Disadvantages of Closed Reduction
Closed reduction can be problematic. With this method, the position of the teeth, palpation, and postoperative radiographs are used as guides to the accuracy of reduction. The most common problem with closed reduction is poor fracture alignment. In many cases, closed reduction relies on correct positioning of the teeth, on the assumption that this produces correct orientation of the bony fragments. Although the occlusion must be correctly restored, the teeth have only a limited effect on the final position of the bones. This influence significantly diminishes as fractures extend away from the dental arches, such as in the zygomatic complex, which is not related to the teeth. Even in mandibular fractures, muscle tone and activity may displace bone fragments despite firm location of the teeth.
This problem becomes compounded in cases of preexisting malocclusion, which is a common predisposition to mandibular fractures. In cases of a depleted dentition or injury to the teeth themselves, reduction of the occlusion becomes a less reliable method of reducing the bony fractures. Errors of reduction are tolerated much less in facial fractures than in other orthopedic procedures. Inadequate reduction, even in the presence of a normal occlusion, may be associated with poor esthetics and functional problems. Facial fractures are most common in the young, and it is unacceptable to leave these patients with long-standing facial deformity or dysfunction.
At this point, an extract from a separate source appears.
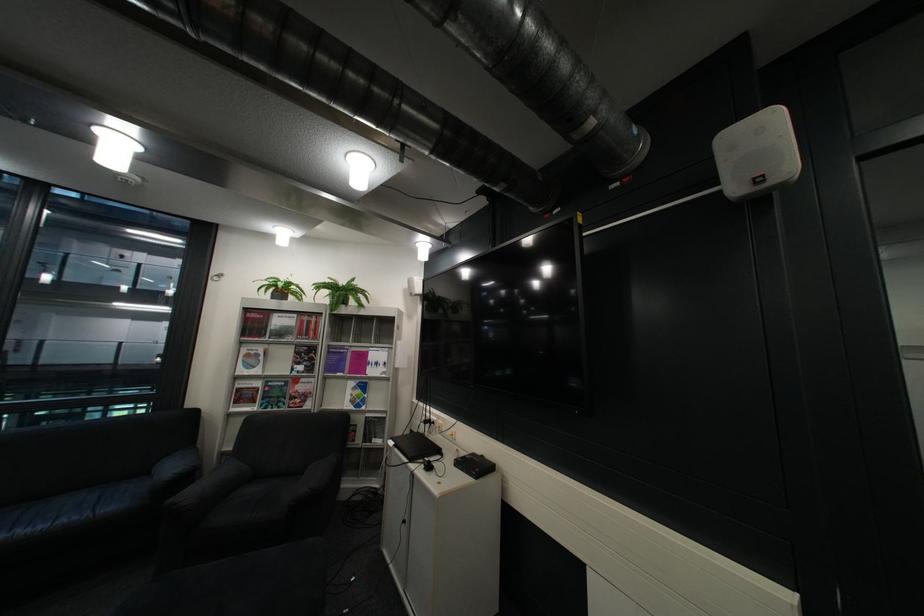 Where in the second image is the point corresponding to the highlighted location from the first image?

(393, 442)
Closed reduction for maxillary and mandibular fractures demands IMF. This is a technically simple procedure that may not require general anesthesia, although it has several disadvantages Patients dislike IMF, and it can be dangerous by obstructing the airway.
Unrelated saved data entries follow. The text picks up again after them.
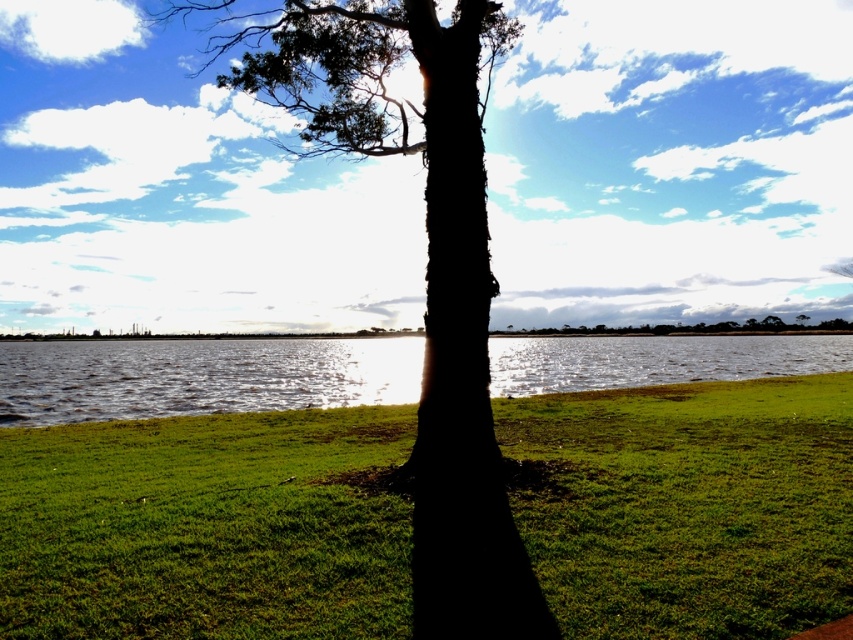 Can you confirm if green grassy at center is shorter than glistening water at center?

Yes, green grassy at center is shorter than glistening water at center.

Is the position of green grassy at center more distant than that of glistening water at center?

No, it is in front of glistening water at center.

Is point (624, 634) farther from viewer compared to point (625, 364)?

No, it is not.

This screenshot has width=853, height=640. In order to click on green grassy at center in this screenshot , I will do `click(207, 525)`.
Closed reduction relying on the dentition has little value in the treatment of upper facial injuries and none in isolated zygoma, orbital, or nasal fractures. Closed reduction of upper facial fractures relies on palpation to ensure reduction and on periosteal attachment to provide stability, neither of which can be guaranteed preoperatively or intraoperatively. In the past, external fixation, typically pin fixation, was performed, with antral or nasal packs used in an attempt to provide stability. However, the nature of these gauze packs ensured only limited stability, and even if the surgeon was optimistic, the experience of having these packs removed usually failed to persuade the patient of their value.